What is expected — A faithful, complete transcript of the entries below, without pictures, should be returned.

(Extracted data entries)
= = = = =

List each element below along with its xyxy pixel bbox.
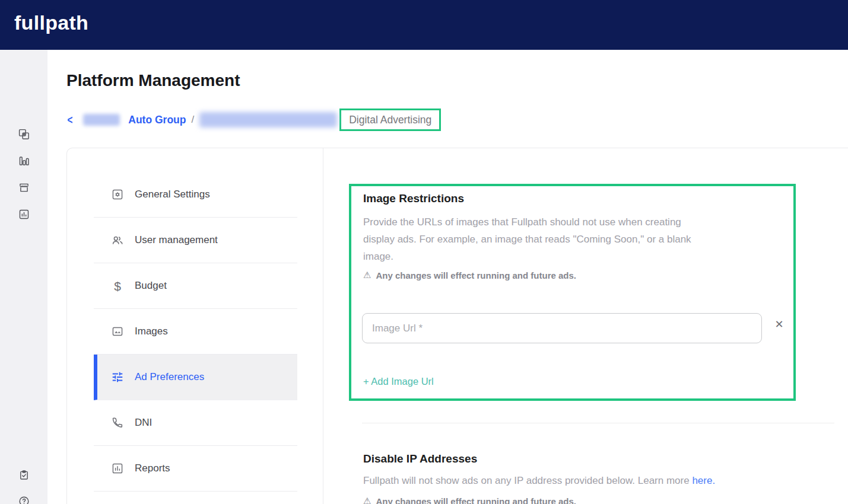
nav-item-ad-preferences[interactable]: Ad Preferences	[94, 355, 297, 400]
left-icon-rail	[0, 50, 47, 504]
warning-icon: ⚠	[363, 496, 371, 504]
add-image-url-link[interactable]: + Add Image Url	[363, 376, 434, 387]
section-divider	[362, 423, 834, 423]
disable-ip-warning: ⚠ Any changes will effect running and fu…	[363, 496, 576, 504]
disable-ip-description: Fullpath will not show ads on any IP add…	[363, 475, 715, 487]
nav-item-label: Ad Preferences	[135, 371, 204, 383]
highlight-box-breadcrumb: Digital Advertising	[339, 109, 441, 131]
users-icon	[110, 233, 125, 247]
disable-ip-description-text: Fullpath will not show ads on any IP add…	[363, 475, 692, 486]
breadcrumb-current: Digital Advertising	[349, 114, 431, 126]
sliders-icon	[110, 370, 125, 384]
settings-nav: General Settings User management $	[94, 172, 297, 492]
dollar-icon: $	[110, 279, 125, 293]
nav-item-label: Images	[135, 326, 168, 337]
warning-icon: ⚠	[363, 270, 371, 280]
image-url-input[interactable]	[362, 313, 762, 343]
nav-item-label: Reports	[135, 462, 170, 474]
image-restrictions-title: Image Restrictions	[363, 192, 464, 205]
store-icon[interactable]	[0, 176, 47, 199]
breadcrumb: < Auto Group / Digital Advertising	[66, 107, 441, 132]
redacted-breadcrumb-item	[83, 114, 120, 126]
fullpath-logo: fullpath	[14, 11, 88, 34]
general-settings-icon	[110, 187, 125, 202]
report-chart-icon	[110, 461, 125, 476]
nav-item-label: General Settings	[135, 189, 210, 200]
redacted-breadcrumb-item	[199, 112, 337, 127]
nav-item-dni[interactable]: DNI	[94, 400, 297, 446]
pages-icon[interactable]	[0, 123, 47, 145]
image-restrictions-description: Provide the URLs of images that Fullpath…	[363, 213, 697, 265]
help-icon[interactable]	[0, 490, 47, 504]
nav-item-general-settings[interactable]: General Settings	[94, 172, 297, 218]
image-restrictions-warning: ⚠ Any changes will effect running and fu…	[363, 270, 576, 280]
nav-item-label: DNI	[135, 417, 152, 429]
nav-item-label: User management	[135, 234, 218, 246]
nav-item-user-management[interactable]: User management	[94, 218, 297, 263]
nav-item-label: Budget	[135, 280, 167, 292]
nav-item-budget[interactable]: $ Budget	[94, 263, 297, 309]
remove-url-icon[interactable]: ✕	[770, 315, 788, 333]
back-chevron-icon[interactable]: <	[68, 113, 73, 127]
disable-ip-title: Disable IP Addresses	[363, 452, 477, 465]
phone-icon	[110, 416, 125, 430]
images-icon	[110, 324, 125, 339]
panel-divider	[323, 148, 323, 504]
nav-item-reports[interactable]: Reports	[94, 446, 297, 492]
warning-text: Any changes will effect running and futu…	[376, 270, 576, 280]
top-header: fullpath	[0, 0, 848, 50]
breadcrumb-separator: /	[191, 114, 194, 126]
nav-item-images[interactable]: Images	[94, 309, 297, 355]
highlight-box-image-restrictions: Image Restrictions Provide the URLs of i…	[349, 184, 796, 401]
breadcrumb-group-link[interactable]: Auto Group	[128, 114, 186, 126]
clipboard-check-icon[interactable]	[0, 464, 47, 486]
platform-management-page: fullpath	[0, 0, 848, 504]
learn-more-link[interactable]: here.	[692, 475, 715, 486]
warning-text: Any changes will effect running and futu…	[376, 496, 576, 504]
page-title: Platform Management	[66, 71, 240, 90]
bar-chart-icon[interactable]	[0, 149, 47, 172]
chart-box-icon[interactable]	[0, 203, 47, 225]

= = = = =

Exercise output —
List each element below along with its xyxy pixel bbox.
nav-item-ad-preferences[interactable]: Ad Preferences	[94, 355, 297, 400]
left-icon-rail	[0, 50, 47, 504]
warning-icon: ⚠	[363, 496, 371, 504]
add-image-url-link[interactable]: + Add Image Url	[363, 376, 434, 387]
section-divider	[362, 423, 834, 423]
disable-ip-warning: ⚠ Any changes will effect running and fu…	[363, 496, 576, 504]
disable-ip-description: Fullpath will not show ads on any IP add…	[363, 475, 715, 487]
nav-item-label: Ad Preferences	[135, 371, 204, 383]
highlight-box-breadcrumb: Digital Advertising	[339, 109, 441, 131]
users-icon	[110, 233, 125, 247]
disable-ip-description-text: Fullpath will not show ads on any IP add…	[363, 475, 692, 486]
breadcrumb-current: Digital Advertising	[349, 114, 431, 126]
sliders-icon	[110, 370, 125, 384]
settings-nav: General Settings User management $	[94, 172, 297, 492]
dollar-icon: $	[110, 279, 125, 293]
nav-item-label: Images	[135, 326, 168, 337]
warning-icon: ⚠	[363, 270, 371, 280]
image-url-input[interactable]	[362, 313, 762, 343]
nav-item-label: Reports	[135, 462, 170, 474]
image-restrictions-title: Image Restrictions	[363, 192, 464, 205]
store-icon[interactable]	[0, 176, 47, 199]
breadcrumb: < Auto Group / Digital Advertising	[66, 107, 441, 132]
redacted-breadcrumb-item	[83, 114, 120, 126]
fullpath-logo: fullpath	[14, 11, 88, 34]
general-settings-icon	[110, 187, 125, 202]
report-chart-icon	[110, 461, 125, 476]
nav-item-label: General Settings	[135, 189, 210, 200]
redacted-breadcrumb-item	[199, 112, 337, 127]
nav-item-dni[interactable]: DNI	[94, 400, 297, 446]
pages-icon[interactable]	[0, 123, 47, 145]
image-restrictions-description: Provide the URLs of images that Fullpath…	[363, 213, 697, 265]
help-icon[interactable]	[0, 490, 47, 504]
nav-item-general-settings[interactable]: General Settings	[94, 172, 297, 218]
image-restrictions-warning: ⚠ Any changes will effect running and fu…	[363, 270, 576, 280]
nav-item-label: DNI	[135, 417, 152, 429]
nav-item-label: User management	[135, 234, 218, 246]
nav-item-user-management[interactable]: User management	[94, 218, 297, 263]
nav-item-label: Budget	[135, 280, 167, 292]
nav-item-budget[interactable]: $ Budget	[94, 263, 297, 309]
remove-url-icon[interactable]: ✕	[770, 315, 788, 333]
back-chevron-icon[interactable]: <	[68, 113, 73, 127]
disable-ip-title: Disable IP Addresses	[363, 452, 477, 465]
phone-icon	[110, 416, 125, 430]
images-icon	[110, 324, 125, 339]
panel-divider	[323, 148, 323, 504]
nav-item-reports[interactable]: Reports	[94, 446, 297, 492]
warning-text: Any changes will effect running and futu…	[376, 270, 576, 280]
top-header: fullpath	[0, 0, 848, 50]
breadcrumb-separator: /	[191, 114, 194, 126]
nav-item-images[interactable]: Images	[94, 309, 297, 355]
highlight-box-image-restrictions: Image Restrictions Provide the URLs of i…	[349, 184, 796, 401]
breadcrumb-group-link[interactable]: Auto Group	[128, 114, 186, 126]
clipboard-check-icon[interactable]	[0, 464, 47, 486]
platform-management-page: fullpath	[0, 0, 848, 504]
learn-more-link[interactable]: here.	[692, 475, 715, 486]
warning-text: Any changes will effect running and futu…	[376, 496, 576, 504]
page-title: Platform Management	[66, 71, 240, 90]
bar-chart-icon[interactable]	[0, 149, 47, 172]
chart-box-icon[interactable]	[0, 203, 47, 225]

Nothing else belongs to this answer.